Dick Cheney On U.S. Credit Downgrade: 'I Literally Felt Embarrassed For My Country'
WASHINGTON -- Former Vice President Dick Cheney was "embarrassed" when the U.S. credit rating was downgraded in August, and he hopes that the development will compel lawmakers to continue to work to address the deficit.
Cheney's comments came in an extended interview with Rush Limbaugh, published in the right-wing radio host's print newsletter "The Limbaugh Letter."
"Now, these last few months have been pretty messy," said Cheney. "I think like a lot of people I was embarrassed when they lowered our credit rating from AAA to AA. I literally felt embarrassed for my country."
"But I also think that the fact that we've gotten to this point where we are faced with a crisis in terms of the debt problem, that that's going to give those of us who want to address that issue and fix it the leverage that we haven't had up until now, in terms of insisting on the kinds of policies that will be painful, but in the long run are necessary if we're going to restore full faith and credit in the United States government."
The Bush administration wasn't always so concerned with making "painful" choices to address the deficit. As a recent chart put together by The New York Times showed, Bush-era war spending and tax cuts alone contributed more to "the swing from projected surpluses to deficits" than President Obama's policies, taken out to 2017.
Bush left office with a record budget deficit of more than $400 billion.
Former Bush Treasury Secretary Paul O'Neill wrote in his memoir that in 2003, when the administration was debating whether to move forward with the $550 billion tax cut President Bush was proposing, Cheney said, "You know, Paul, Reagan proved that deficits don't matter. We won the mid-term elections, this is our due."
In his new memoir "In My Time," Cheney argued that that quote was misinterpreted.
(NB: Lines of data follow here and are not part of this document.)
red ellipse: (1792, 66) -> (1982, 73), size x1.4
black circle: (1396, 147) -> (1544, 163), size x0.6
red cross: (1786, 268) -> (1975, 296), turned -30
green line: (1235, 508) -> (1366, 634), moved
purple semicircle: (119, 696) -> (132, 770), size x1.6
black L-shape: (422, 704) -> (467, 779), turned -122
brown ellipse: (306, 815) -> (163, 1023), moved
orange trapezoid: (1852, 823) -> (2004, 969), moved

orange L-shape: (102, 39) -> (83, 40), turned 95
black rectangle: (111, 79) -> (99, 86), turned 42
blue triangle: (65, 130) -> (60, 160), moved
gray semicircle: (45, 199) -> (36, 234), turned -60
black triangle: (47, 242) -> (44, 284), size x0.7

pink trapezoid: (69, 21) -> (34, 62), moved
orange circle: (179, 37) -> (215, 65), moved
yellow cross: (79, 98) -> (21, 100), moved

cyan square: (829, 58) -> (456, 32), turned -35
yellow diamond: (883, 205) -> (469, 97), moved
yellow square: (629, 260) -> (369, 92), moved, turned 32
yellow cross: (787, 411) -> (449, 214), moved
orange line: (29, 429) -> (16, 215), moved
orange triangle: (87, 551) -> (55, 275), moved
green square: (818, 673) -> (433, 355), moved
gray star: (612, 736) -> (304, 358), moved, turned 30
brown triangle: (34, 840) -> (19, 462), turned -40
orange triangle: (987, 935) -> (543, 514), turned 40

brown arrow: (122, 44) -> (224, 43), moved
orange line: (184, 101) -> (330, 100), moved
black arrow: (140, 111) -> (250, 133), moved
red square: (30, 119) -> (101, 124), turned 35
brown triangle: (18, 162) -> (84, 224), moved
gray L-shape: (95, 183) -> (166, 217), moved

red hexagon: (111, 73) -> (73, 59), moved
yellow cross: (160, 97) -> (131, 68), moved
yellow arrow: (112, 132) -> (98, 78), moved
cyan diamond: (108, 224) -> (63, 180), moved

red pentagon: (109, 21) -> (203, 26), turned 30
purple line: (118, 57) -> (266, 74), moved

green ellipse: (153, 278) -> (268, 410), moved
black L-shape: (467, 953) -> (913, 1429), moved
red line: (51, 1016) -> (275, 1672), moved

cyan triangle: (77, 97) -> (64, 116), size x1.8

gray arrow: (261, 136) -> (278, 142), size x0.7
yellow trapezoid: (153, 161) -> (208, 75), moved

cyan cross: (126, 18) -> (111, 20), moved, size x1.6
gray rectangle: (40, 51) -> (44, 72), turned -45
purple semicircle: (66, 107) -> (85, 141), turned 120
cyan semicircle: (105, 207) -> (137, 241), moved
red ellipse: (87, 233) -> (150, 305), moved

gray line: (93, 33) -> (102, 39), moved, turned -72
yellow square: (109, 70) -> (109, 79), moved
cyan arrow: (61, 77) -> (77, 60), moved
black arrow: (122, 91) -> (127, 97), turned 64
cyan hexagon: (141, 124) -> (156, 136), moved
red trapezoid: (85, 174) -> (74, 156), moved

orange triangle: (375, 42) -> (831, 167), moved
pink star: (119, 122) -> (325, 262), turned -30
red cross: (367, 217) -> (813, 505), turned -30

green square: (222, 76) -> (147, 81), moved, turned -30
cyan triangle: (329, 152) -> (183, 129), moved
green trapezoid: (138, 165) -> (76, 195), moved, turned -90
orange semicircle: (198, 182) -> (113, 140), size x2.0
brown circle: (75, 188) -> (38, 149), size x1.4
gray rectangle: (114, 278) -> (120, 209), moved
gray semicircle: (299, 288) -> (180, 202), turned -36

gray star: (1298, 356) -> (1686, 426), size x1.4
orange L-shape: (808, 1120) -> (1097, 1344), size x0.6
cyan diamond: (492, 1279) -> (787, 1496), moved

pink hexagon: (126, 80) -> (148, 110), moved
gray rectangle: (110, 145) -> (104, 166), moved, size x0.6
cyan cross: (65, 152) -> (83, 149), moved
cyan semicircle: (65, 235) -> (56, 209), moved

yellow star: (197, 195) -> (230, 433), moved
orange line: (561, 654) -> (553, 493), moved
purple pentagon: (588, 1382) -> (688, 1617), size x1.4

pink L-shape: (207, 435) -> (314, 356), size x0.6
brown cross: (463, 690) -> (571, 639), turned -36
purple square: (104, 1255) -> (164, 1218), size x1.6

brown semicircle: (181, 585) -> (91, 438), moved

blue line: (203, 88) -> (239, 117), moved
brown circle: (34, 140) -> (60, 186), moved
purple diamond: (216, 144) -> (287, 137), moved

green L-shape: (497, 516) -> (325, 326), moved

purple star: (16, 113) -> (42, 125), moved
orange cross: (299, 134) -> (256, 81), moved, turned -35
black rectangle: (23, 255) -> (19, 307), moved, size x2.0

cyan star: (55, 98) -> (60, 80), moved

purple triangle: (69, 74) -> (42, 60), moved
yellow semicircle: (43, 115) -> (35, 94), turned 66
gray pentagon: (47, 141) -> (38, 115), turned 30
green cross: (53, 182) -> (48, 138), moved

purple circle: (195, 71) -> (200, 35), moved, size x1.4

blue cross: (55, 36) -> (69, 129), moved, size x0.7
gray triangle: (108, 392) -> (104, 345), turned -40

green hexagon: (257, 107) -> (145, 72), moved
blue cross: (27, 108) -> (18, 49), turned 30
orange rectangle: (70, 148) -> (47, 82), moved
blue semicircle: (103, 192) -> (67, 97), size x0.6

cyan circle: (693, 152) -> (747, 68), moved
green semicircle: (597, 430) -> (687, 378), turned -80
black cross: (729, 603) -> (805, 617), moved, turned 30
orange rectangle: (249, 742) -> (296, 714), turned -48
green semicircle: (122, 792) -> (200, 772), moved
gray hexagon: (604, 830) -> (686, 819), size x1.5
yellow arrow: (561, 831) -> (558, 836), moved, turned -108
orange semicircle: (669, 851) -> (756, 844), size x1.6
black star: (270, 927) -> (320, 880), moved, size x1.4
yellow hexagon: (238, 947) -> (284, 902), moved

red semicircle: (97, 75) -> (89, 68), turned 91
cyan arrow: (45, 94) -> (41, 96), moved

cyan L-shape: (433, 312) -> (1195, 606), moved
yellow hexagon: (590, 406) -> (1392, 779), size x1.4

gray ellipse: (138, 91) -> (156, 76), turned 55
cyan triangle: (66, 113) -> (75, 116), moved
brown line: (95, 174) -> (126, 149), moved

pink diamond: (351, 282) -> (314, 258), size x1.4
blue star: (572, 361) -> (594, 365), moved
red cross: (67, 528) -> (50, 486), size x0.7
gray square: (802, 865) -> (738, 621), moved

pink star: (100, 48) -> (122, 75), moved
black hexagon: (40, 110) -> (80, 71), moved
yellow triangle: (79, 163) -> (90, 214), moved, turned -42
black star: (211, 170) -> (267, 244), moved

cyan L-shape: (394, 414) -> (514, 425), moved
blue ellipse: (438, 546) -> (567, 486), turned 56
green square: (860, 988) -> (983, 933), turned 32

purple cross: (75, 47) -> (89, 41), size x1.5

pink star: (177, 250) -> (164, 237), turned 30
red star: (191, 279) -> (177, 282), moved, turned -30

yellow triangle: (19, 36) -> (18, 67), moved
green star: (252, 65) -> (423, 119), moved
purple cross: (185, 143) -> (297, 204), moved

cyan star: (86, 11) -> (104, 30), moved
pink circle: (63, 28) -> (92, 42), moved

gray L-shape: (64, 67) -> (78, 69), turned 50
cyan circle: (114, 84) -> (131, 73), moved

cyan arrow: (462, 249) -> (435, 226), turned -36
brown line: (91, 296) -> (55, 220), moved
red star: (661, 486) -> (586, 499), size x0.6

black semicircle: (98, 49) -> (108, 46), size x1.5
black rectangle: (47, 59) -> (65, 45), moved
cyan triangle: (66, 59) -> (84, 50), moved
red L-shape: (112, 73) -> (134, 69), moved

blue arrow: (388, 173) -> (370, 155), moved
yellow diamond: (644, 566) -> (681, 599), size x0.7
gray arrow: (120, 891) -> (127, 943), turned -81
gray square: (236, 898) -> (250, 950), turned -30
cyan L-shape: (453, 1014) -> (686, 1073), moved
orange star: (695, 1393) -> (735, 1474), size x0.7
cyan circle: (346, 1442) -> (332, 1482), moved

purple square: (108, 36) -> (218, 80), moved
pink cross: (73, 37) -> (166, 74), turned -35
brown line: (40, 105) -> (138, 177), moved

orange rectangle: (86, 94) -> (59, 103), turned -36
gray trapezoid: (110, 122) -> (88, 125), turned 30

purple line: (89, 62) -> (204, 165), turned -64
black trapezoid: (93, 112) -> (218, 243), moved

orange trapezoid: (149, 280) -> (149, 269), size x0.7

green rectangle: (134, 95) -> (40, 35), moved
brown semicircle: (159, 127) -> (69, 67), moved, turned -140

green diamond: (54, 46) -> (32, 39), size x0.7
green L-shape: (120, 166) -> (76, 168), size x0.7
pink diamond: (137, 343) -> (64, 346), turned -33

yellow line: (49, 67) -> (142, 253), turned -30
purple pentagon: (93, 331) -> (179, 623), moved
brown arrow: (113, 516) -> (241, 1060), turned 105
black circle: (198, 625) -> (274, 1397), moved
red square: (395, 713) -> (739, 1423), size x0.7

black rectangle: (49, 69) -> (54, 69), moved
"[O]f course I thought deficits mattered," he wrote. "I just believed that it was important to see them in context, to note that while Ronald Reagan's dramatic increases in the defense budget and his historic tax cuts did push the deficit from 2.7 percent of the gross domestic product in fiscal year 1980 to 6 percent in fiscal year 1983, his spending on defense helped put the Soviet Union out of business, and his tax cuts helped spur on the longest sustained waves of prosperity in our history."